*** DATASET RECORDS

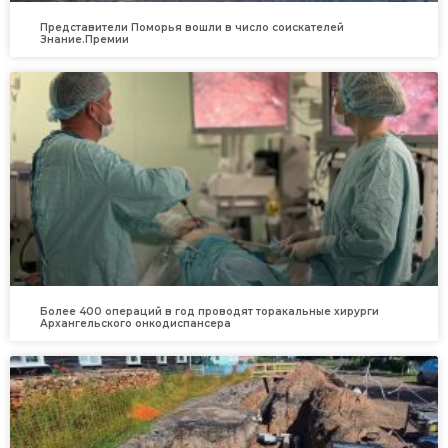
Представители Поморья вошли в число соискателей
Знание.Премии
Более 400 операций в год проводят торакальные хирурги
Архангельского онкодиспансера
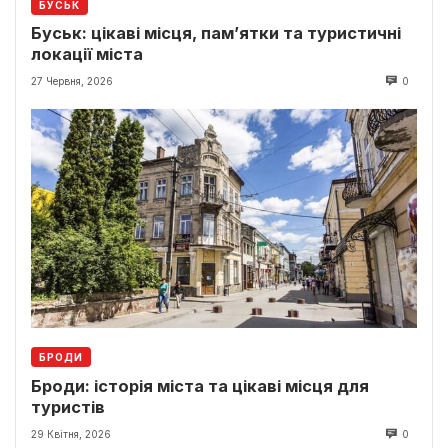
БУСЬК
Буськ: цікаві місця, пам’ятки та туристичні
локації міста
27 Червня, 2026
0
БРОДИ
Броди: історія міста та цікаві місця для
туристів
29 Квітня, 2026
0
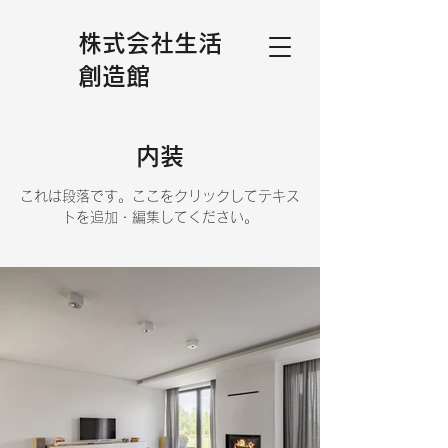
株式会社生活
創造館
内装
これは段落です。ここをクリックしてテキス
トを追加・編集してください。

******
*** DATASET RECORDS

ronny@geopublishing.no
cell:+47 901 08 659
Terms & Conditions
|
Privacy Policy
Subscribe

******

Copy out the lines of the records above in which the string "міста" appears.

локації міста
Броди: історія міста та цікаві місця для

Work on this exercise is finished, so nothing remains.